Dataset entries:
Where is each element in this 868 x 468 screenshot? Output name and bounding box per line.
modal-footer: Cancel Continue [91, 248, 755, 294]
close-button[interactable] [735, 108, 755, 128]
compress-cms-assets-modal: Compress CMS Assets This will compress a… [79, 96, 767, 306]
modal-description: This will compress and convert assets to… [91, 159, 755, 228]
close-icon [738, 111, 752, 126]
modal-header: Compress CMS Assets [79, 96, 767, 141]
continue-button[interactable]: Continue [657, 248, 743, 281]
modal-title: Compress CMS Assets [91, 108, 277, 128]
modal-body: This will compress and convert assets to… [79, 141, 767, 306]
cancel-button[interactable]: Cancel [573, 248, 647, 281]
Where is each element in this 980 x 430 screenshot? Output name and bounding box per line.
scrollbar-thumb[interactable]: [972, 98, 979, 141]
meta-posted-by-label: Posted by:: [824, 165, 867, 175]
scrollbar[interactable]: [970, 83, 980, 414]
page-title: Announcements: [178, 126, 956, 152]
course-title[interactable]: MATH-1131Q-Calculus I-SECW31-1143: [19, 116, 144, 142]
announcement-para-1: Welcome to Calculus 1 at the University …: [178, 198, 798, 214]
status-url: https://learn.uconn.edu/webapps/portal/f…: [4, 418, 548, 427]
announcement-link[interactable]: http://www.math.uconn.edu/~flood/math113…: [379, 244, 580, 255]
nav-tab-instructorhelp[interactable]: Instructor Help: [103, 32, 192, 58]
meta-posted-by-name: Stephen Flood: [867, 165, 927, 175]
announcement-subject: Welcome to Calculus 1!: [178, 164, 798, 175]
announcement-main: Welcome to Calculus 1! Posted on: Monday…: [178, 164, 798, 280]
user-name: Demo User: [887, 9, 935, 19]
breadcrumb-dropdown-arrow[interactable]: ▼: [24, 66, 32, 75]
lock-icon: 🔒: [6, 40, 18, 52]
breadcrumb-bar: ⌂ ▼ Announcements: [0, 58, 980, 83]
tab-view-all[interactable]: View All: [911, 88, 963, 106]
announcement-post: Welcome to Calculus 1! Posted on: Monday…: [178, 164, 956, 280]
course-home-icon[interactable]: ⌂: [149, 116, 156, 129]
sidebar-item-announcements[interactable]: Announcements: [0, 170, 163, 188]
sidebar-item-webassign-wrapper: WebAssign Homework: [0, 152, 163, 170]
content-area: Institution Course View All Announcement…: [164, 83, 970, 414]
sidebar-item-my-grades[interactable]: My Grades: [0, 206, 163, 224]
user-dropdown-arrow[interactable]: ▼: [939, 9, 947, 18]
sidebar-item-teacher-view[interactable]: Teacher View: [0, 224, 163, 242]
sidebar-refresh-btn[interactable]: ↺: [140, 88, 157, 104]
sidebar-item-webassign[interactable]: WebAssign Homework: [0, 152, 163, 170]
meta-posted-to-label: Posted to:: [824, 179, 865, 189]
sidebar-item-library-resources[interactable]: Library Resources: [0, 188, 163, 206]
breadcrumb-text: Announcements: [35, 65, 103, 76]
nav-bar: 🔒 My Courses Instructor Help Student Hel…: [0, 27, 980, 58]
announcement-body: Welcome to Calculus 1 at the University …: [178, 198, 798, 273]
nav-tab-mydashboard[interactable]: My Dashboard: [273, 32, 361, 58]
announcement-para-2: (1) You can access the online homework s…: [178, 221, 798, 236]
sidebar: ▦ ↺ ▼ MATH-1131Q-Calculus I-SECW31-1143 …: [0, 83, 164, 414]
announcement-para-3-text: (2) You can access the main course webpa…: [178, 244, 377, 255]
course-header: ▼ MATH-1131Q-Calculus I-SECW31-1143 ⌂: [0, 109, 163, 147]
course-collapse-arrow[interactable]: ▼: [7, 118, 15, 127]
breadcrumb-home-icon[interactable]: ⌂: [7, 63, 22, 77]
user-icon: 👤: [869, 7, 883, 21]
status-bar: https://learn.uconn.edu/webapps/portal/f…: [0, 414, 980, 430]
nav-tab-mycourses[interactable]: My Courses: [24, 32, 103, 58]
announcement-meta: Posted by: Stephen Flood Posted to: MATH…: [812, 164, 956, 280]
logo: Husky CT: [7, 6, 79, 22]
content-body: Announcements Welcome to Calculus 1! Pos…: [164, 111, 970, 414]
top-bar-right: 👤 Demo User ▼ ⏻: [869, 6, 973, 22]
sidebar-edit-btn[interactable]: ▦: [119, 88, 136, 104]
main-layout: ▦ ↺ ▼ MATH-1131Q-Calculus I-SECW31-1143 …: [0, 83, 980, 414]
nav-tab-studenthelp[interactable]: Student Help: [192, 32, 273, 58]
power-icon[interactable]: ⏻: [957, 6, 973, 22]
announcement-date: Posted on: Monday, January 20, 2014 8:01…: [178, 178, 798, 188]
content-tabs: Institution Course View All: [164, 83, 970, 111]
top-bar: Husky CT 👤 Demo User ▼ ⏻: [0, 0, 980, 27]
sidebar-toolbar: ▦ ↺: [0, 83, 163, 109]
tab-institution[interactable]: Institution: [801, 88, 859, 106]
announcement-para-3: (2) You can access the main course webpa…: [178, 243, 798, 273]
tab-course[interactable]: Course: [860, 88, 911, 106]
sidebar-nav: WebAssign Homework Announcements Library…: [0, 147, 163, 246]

_Your objective_
Each line above that contains "WebAssign" must be copied out.

_Answer section_
sidebar-item-webassign-wrapper: WebAssign Homework: [0, 152, 163, 170]
sidebar-item-webassign[interactable]: WebAssign Homework: [0, 152, 163, 170]
sidebar-nav: WebAssign Homework Announcements Library…: [0, 147, 163, 246]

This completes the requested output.